#### [AIM OF THE TASK]
Repeat the lines from the one containing "Refund Policy" through the end of the listing exactly, both ends included. Do not carry over any pictures.

#### [SUPPLIED RECORDS]

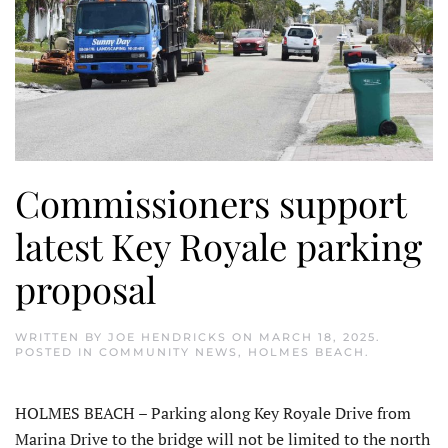
Commissioners support
latest Key Royale parking
proposal
WRITTEN BY
JOE HENDRICKS
ON
MARCH 18, 2025
.
POSTED IN
COMMUNITY NEWS
,
HOLMES BEACH
.
HOLMES BEACH – Parking along Key Royale Drive from
Marina Drive to the bridge will not be limited to the north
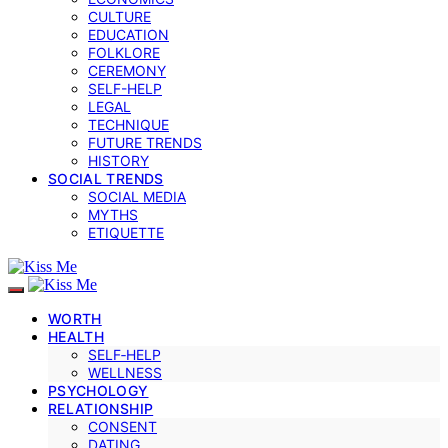
CULTURE
EDUCATION
FOLKLORE
CEREMONY
SELF-HELP
LEGAL
TECHNIQUE
FUTURE TRENDS
HISTORY
SOCIAL TRENDS
SOCIAL MEDIA
MYTHS
ETIQUETTE
WORTH
HEALTH
SELF‑HELP
WELLNESS
PSYCHOLOGY
RELATIONSHIP
CONSENT
DATING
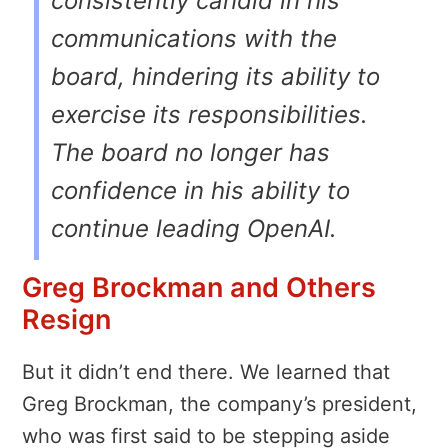
consistently candid in his
communications with the
board, hindering its ability to
exercise its responsibilities.
The board no longer has
confidence in his ability to
continue leading OpenAI.
Greg Brockman and Others
Resign
But it didn’t end there. We learned that
Greg Brockman, the company’s president,
who was first said to be stepping aside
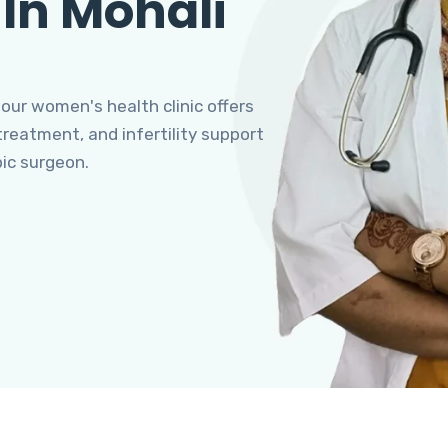
 In Mohali
 our women's health clinic offers
eatment, and infertility support
pic surgeon.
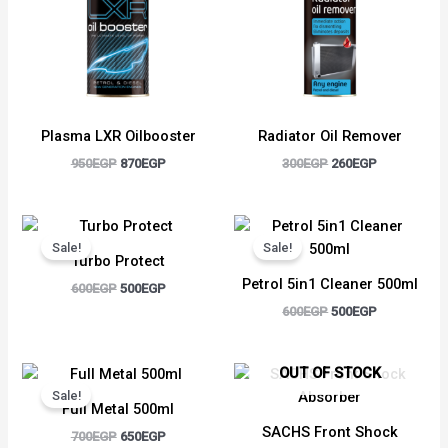
Plasma LXR Oilbooster
Radiator Oil Remover
950
EGP
870
EGP
300
EGP
260
EGP
Original
Current
Original
Current
price
price
price
price
Sale!
Sale!
was:
is:
was:
is:
Turbo Protect
600EGP.
500EGP.
600EGP.
500EGP.
Petrol 5in1 Cleaner 500ml
600
EGP
500
EGP
600
EGP
500
EGP
Original
Current
OUT OF STOCK
price
price
Sale!
was:
is:
Full Metal 500ml
700EGP.
650EGP.
SACHS Front Shock
700
EGP
650
EGP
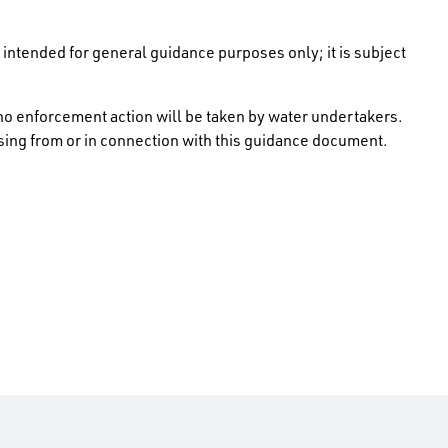
intended for general guidance purposes only; it is subject
no enforcement action will be taken by water undertakers.
rising from or in connection with this guidance document.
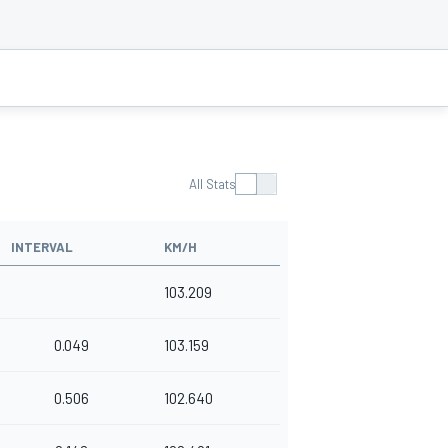
All Stats
INTERVAL
KM/H
103.209
0.049
103.159
0.506
102.640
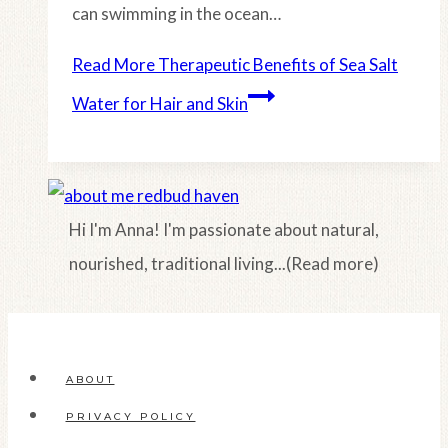
can swimming in the ocean…
Read More
Therapeutic Benefits of Sea Salt
Water for Hair and Skin
Hi I'm Anna! I'm passionate about natural,
nourished, traditional living...(Read more)
ABOUT
PRIVACY POLICY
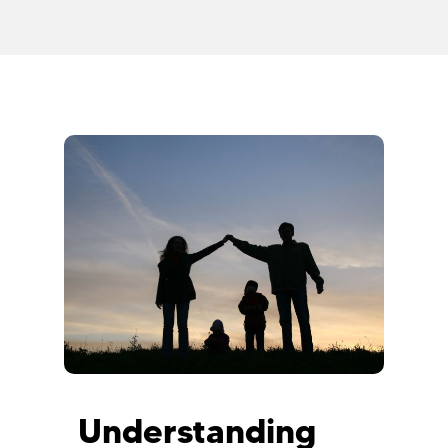
Understanding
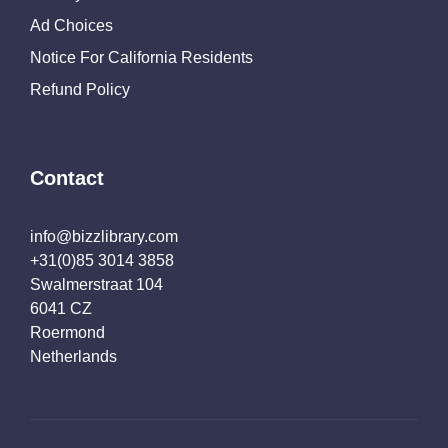
Ad Choices
Notice For California Residents
Refund Policy
Contact
info@bizzlibrary.com
+31(0)85 3014 3858
Swalmerstraat 104
6041 CZ
Roermond
Netherlands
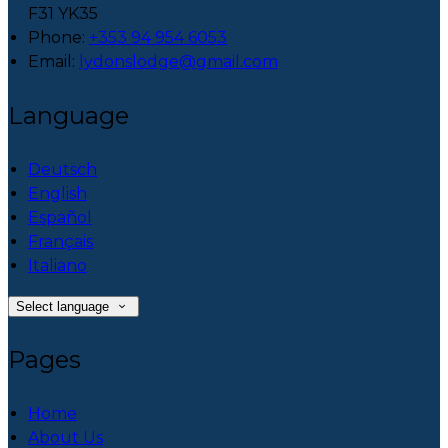
F31 YK35
Phone
:
+353 94 954 6053
Email
:
lydonslodge@gmail.com
Language
Deutsch
English
Español
Français
Italiano
Select language
Pages
Home
About Us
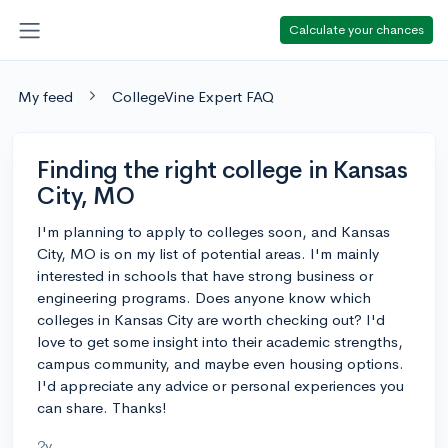
Calculate your chances
My feed
CollegeVine Expert FAQ
Finding the right college in Kansas
City, MO
I'm planning to apply to colleges soon, and Kansas
City, MO is on my list of potential areas. I'm mainly
interested in schools that have strong business or
engineering programs. Does anyone know which
colleges in Kansas City are worth checking out? I'd
love to get some insight into their academic strengths,
campus community, and maybe even housing options.
I'd appreciate any advice or personal experiences you
can share. Thanks!
2y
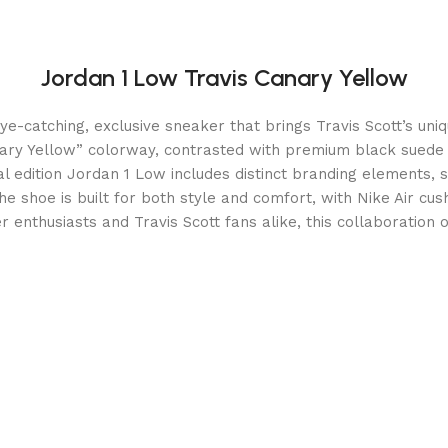
Jordan 1 Low Travis Canary Yellow
-catching, exclusive sneaker that brings Travis Scott’s unique
anary Yellow” colorway, contrasted with premium black suede
al edition Jordan 1 Low includes distinct branding elements, 
 The shoe is built for both style and comfort, with Nike Air c
er enthusiasts and Travis Scott fans alike, this collaboration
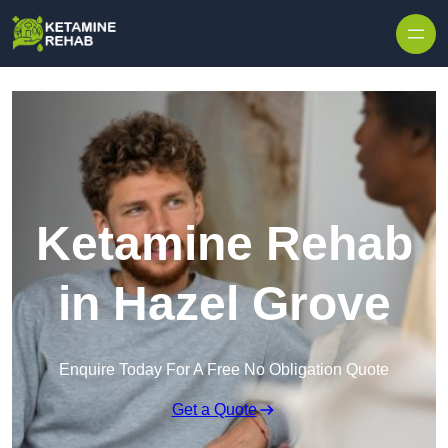
Skip to content
Ketamine Rehab
in Hazel Grove
Enquire Today For A Free No Obligation Quote
Get a Quote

#### [REPLY]
Refund Policy
Contact
info@bizzlibrary.com
+31(0)85 3014 3858
Swalmerstraat 104
6041 CZ
Roermond
Netherlands
F31 YK35
Phone
:
+353 94 954 6053
Email
:
lydonslodge@gmail.com
Language
Deutsch
English
Español
Français
Italiano
Select language
Pages
Home
About Us
Calculate your chances
My feed
CollegeVine Expert FAQ
Finding the right college in Kansas
City, MO
I'm planning to apply to colleges soon, and Kansas
City, MO is on my list of potential areas. I'm mainly
interested in schools that have strong business or
engineering programs. Does anyone know which
colleges in Kansas City are worth checking out? I'd
love to get some insight into their academic strengths,
campus community, and maybe even housing options.
I'd appreciate any advice or personal experiences you
can share. Thanks!
2y
Jordan 1 Low Travis Canary Yellow
-catching, exclusive sneaker that brings Travis Scott’s unique
anary Yellow” colorway, contrasted with premium black suede
al edition Jordan 1 Low includes distinct branding elements, 
 The shoe is built for both style and comfort, with Nike Air c
er enthusiasts and Travis Scott fans alike, this collaboration
Skip to content
Ketamine Rehab
in Hazel Grove
Enquire Today For A Free No Obligation Quote
Get a Quote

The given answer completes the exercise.